AVAILABLE DATA ▸
++++++

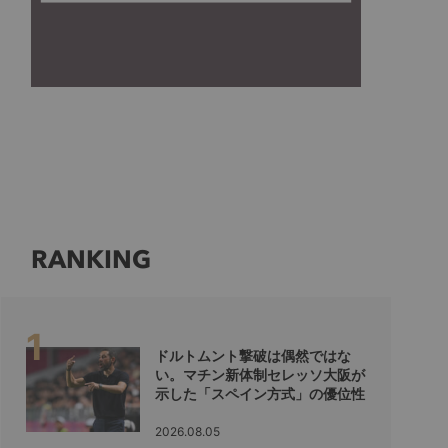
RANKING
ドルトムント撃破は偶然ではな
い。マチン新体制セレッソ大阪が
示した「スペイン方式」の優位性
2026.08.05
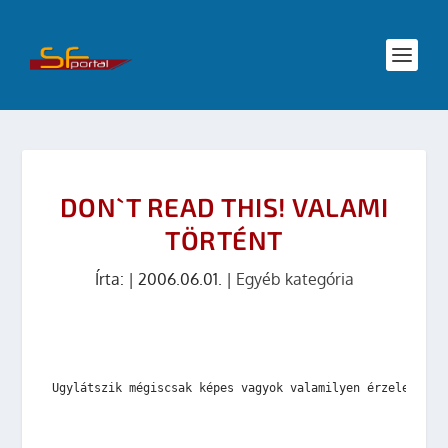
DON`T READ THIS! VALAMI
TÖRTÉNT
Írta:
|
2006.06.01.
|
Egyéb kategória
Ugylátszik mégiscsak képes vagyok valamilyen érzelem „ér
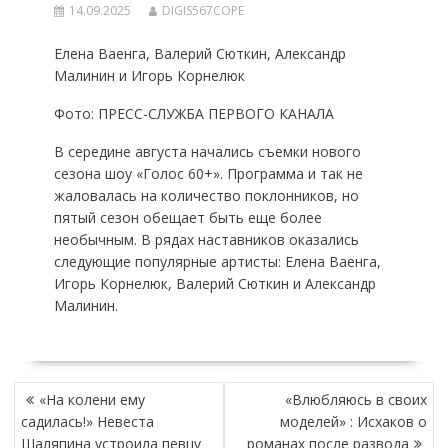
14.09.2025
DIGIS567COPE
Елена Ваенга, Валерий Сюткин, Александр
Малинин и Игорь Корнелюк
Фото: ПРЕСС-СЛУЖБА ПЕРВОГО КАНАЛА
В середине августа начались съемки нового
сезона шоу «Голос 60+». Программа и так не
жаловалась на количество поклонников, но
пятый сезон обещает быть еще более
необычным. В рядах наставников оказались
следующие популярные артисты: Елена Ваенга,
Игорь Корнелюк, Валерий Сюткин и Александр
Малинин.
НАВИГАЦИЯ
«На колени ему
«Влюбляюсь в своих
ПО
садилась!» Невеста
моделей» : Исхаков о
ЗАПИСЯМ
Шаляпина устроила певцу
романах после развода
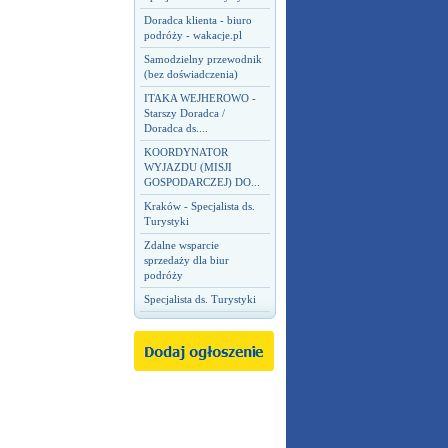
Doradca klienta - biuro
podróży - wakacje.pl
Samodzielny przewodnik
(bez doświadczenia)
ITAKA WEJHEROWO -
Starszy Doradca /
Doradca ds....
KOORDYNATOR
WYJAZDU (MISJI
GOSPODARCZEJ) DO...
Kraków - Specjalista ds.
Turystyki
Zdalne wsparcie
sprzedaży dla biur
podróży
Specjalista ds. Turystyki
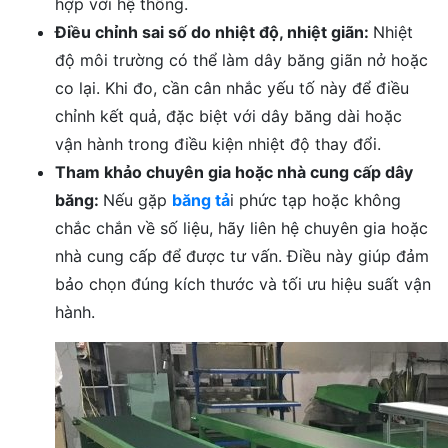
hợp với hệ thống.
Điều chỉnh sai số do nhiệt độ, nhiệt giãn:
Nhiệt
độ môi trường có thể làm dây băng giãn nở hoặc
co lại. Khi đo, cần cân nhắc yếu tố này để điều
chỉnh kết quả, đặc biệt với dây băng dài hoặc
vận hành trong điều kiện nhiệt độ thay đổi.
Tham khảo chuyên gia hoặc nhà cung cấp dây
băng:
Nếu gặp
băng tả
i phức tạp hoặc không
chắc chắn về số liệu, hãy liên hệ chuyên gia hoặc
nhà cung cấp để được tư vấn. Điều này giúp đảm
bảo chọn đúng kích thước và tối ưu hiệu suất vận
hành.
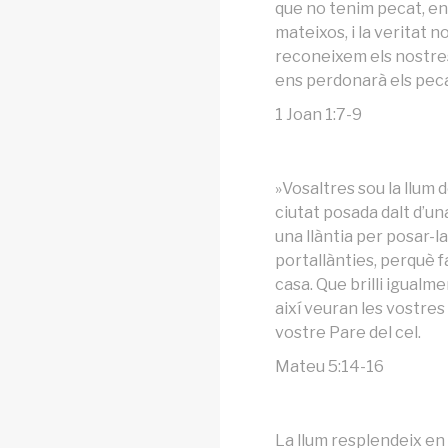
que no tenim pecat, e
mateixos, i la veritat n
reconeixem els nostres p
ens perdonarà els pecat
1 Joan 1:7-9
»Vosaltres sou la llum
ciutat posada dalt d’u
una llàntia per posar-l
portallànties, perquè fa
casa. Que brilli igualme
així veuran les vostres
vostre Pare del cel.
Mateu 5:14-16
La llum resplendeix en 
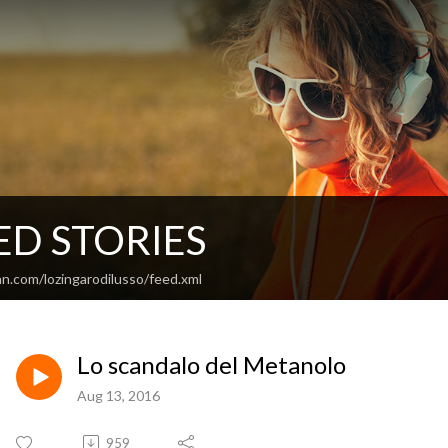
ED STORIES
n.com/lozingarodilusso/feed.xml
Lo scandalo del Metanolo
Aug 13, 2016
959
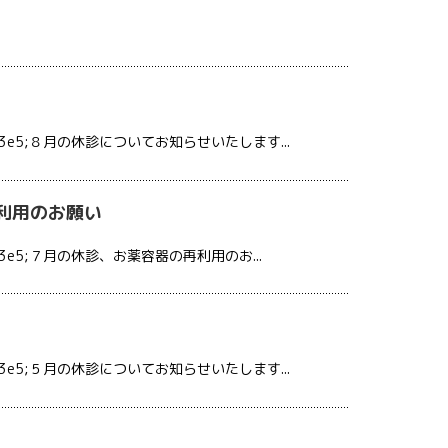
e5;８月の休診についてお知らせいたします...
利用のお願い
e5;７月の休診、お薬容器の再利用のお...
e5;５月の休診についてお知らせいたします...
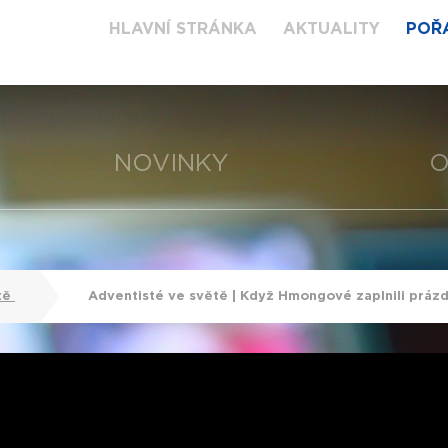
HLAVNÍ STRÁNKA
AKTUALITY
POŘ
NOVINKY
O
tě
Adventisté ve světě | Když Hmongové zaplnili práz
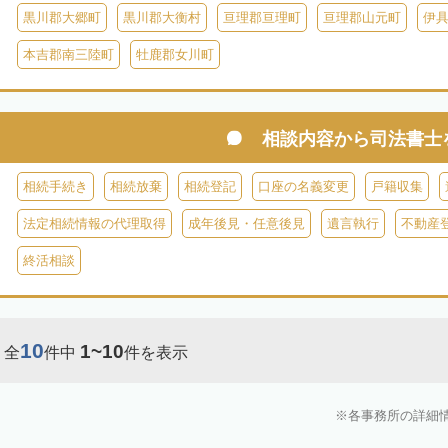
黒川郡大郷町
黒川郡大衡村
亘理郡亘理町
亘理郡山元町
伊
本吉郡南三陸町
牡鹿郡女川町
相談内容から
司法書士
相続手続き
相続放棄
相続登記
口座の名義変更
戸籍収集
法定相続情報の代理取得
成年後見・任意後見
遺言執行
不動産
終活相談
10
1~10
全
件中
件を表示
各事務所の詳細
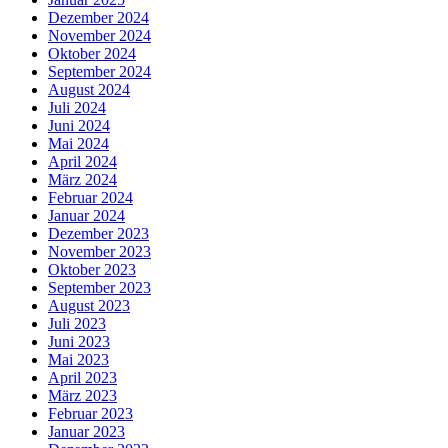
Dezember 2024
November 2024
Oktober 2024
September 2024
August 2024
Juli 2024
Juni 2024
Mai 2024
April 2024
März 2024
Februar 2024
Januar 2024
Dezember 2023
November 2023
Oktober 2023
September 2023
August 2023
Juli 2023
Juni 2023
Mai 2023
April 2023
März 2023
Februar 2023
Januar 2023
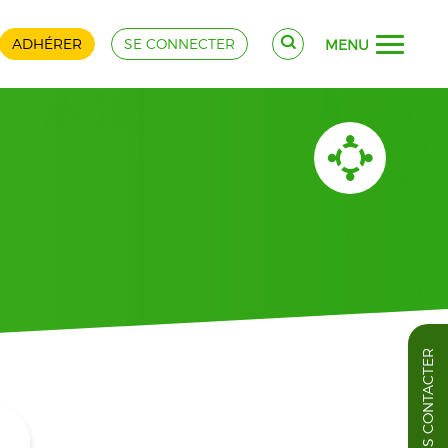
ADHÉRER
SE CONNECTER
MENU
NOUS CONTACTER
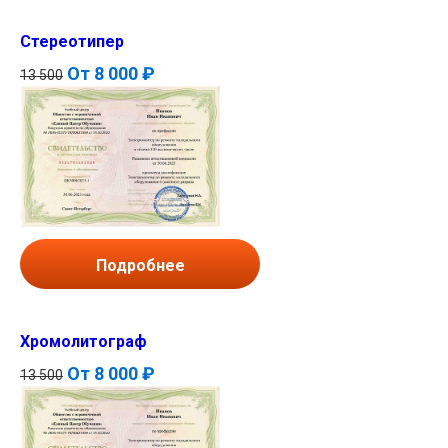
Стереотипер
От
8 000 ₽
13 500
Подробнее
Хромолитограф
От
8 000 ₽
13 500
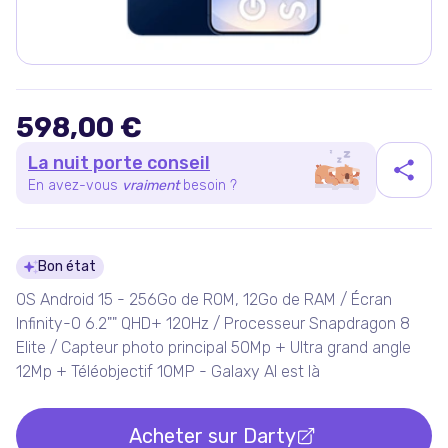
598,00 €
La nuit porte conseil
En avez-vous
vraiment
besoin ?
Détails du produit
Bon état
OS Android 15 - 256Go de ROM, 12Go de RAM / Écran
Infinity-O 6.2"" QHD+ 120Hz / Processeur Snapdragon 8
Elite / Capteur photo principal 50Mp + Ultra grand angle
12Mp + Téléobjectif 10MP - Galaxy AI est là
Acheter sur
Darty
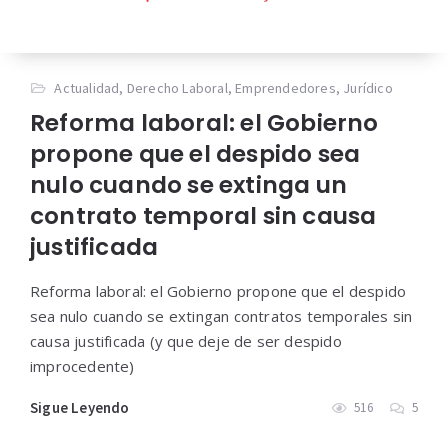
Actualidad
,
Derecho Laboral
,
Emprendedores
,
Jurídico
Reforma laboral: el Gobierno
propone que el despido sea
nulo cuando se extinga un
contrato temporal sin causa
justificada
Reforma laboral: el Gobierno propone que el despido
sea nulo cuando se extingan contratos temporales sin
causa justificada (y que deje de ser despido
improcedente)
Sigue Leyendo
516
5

++++++

PROBLEM REQUIREMENTS ▸
Find the lines in the material above that include the string "despido", and state how many there are without any other text.

WRITTEN SOLUTION ▸
3